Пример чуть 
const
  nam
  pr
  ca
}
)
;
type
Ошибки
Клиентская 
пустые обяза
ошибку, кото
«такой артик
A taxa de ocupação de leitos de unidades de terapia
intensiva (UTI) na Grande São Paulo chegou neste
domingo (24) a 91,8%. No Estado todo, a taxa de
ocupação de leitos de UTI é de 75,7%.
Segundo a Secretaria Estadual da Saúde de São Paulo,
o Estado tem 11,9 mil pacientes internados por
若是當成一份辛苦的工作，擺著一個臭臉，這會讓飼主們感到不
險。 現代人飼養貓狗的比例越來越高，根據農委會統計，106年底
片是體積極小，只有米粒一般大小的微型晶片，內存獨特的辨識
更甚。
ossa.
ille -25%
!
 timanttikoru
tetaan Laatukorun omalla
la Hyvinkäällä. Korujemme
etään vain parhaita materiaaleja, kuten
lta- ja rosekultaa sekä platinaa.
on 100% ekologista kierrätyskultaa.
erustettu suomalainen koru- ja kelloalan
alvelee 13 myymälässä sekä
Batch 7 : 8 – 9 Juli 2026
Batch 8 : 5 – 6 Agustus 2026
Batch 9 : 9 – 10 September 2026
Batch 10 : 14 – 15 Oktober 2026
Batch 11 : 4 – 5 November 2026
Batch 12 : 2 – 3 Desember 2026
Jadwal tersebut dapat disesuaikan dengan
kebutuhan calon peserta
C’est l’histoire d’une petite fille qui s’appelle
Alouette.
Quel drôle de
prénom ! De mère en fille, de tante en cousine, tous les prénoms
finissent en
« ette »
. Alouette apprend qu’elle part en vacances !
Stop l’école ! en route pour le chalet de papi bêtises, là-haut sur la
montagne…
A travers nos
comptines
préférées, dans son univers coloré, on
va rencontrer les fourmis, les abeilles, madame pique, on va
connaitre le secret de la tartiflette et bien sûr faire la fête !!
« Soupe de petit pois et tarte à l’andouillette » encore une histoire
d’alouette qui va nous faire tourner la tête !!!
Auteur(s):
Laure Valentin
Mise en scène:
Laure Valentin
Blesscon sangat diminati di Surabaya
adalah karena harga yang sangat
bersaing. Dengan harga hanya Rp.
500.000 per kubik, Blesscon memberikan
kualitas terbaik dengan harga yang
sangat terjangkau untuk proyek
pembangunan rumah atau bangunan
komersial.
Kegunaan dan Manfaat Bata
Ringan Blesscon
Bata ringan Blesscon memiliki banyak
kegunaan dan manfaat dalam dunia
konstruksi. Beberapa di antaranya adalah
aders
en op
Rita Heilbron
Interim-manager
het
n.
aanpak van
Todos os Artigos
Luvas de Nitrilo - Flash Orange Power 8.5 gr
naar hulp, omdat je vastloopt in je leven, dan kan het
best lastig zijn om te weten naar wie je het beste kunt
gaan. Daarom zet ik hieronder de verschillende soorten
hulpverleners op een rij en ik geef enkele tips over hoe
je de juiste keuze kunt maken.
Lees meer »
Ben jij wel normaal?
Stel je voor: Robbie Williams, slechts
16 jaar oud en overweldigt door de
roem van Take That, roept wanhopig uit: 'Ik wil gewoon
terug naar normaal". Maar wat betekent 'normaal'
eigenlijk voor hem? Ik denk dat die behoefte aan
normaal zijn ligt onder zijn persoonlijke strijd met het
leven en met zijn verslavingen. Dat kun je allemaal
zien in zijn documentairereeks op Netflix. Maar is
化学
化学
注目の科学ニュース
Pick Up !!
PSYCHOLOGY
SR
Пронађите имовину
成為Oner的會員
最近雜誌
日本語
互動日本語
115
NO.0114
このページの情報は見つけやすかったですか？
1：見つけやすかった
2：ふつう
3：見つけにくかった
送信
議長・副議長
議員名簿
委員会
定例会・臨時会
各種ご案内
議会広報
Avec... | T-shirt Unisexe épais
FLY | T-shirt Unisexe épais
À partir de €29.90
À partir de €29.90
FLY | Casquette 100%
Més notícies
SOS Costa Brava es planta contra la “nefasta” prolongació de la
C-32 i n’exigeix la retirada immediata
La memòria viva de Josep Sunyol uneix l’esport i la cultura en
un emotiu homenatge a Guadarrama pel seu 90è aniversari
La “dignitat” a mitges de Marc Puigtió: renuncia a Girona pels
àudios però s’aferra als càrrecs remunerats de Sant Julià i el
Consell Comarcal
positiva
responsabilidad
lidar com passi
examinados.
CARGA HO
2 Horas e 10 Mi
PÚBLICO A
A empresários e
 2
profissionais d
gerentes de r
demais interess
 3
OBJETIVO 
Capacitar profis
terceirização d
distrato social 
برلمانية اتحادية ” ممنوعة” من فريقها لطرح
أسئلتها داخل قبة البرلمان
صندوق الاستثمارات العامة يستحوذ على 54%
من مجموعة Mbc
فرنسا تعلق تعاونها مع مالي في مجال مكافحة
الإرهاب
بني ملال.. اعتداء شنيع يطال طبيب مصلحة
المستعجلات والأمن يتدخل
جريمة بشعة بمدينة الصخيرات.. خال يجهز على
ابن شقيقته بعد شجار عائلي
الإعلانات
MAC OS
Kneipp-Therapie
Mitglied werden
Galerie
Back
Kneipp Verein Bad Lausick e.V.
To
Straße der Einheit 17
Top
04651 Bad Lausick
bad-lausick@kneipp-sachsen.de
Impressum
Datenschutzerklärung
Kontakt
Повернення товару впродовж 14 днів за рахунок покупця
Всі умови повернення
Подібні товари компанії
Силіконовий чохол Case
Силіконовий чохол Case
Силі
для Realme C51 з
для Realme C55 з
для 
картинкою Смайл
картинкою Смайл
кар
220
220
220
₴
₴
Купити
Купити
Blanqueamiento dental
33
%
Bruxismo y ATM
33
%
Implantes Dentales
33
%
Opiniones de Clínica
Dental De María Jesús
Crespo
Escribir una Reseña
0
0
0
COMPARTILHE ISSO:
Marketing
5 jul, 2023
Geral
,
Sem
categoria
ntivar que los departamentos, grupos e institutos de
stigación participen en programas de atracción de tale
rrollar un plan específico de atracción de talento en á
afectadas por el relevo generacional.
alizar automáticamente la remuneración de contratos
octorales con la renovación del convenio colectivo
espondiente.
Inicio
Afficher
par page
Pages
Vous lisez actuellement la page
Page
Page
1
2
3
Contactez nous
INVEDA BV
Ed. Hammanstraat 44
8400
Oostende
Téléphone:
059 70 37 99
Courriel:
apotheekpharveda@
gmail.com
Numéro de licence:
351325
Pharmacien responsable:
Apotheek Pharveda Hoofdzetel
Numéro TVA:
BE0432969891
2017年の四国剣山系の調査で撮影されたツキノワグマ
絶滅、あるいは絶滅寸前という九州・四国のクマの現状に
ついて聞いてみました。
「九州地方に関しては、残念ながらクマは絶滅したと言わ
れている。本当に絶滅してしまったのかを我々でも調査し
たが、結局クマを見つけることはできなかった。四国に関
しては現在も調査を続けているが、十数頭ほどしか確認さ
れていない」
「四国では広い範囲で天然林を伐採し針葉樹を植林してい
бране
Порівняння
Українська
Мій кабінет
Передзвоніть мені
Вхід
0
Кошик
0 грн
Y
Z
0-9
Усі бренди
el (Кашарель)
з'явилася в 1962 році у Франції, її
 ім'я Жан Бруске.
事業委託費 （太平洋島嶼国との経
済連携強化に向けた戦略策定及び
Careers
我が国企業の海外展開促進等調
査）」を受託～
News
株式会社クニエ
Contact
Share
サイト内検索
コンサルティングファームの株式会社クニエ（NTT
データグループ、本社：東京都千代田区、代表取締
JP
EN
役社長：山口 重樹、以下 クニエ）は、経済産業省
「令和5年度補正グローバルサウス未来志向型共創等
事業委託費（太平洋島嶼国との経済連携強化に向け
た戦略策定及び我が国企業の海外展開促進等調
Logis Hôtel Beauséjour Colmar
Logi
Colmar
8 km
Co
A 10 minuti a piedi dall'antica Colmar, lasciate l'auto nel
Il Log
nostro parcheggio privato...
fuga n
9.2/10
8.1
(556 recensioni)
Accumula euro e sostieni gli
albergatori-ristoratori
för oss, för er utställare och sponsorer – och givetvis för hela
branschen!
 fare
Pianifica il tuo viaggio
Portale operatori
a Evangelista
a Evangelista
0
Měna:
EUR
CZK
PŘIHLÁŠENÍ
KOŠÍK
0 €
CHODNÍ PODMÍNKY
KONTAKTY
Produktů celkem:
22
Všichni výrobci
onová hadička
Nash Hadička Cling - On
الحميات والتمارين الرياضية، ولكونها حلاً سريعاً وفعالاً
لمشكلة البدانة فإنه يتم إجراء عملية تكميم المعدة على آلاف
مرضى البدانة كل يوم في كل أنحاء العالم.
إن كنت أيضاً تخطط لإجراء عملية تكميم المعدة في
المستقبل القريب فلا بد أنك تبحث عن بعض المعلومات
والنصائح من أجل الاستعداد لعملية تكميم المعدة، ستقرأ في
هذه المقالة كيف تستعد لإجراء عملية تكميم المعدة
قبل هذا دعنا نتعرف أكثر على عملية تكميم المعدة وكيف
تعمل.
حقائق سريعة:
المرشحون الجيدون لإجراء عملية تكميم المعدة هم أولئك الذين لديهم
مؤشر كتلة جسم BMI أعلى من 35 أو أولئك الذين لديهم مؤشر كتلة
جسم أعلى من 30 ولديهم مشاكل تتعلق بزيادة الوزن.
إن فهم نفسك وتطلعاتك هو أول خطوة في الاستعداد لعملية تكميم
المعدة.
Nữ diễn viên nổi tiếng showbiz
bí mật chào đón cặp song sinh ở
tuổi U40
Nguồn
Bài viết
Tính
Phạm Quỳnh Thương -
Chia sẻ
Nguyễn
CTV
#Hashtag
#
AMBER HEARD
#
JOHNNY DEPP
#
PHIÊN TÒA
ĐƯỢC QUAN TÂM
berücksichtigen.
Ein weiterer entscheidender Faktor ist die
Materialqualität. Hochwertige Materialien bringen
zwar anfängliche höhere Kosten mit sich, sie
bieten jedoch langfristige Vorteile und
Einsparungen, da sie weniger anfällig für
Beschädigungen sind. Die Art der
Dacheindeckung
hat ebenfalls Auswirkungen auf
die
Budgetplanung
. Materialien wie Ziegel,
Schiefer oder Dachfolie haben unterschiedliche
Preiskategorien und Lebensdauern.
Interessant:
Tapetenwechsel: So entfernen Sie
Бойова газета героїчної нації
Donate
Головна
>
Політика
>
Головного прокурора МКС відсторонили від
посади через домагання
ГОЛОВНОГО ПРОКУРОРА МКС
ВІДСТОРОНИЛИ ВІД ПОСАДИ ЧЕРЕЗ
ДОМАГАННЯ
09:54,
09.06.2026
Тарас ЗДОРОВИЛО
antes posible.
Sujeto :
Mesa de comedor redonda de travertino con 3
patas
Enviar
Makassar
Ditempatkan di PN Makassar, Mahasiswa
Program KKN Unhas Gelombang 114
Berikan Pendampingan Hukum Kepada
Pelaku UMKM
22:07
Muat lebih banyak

++++++++++

What is being asked - Everything from the first line of the data through the line containing "500.000 per kubik, Blesscon memberikan" should be echoed exactly. Add nothing.

Response to this task -
Пример чуть 
const
  nam
  pr
  ca
}
)
;
type
Ошибки
Клиентская 
пустые обяза
ошибку, кото
«такой артик
A taxa de ocupação de leitos de unidades de terapia
intensiva (UTI) na Grande São Paulo chegou neste
domingo (24) a 91,8%. No Estado todo, a taxa de
ocupação de leitos de UTI é de 75,7%.
Segundo a Secretaria Estadual da Saúde de São Paulo,
o Estado tem 11,9 mil pacientes internados por
若是當成一份辛苦的工作，擺著一個臭臉，這會讓飼主們感到不
險。 現代人飼養貓狗的比例越來越高，根據農委會統計，106年底
片是體積極小，只有米粒一般大小的微型晶片，內存獨特的辨識
更甚。
ossa.
ille -25%
!
 timanttikoru
tetaan Laatukorun omalla
la Hyvinkäällä. Korujemme
etään vain parhaita materiaaleja, kuten
lta- ja rosekultaa sekä platinaa.
on 100% ekologista kierrätyskultaa.
erustettu suomalainen koru- ja kelloalan
alvelee 13 myymälässä sekä
Batch 7 : 8 – 9 Juli 2026
Batch 8 : 5 – 6 Agustus 2026
Batch 9 : 9 – 10 September 2026
Batch 10 : 14 – 15 Oktober 2026
Batch 11 : 4 – 5 November 2026
Batch 12 : 2 – 3 Desember 2026
Jadwal tersebut dapat disesuaikan dengan
kebutuhan calon peserta
C’est l’histoire d’une petite fille qui s’appelle
Alouette.
Quel drôle de
prénom ! De mère en fille, de tante en cousine, tous les prénoms
finissent en
« ette »
. Alouette apprend qu’elle part en vacances !
Stop l’école ! en route pour le chalet de papi bêtises, là-haut sur la
montagne…
A travers nos
comptines
préférées, dans son univers coloré, on
va rencontrer les fourmis, les abeilles, madame pique, on va
connaitre le secret de la tartiflette et bien sûr faire la fête !!
« Soupe de petit pois et tarte à l’andouillette » encore une histoire
d’alouette qui va nous faire tourner la tête !!!
Auteur(s):
Laure Valentin
Mise en scène:
Laure Valentin
Blesscon sangat diminati di Surabaya
adalah karena harga yang sangat
bersaing. Dengan harga hanya Rp.
500.000 per kubik, Blesscon memberikan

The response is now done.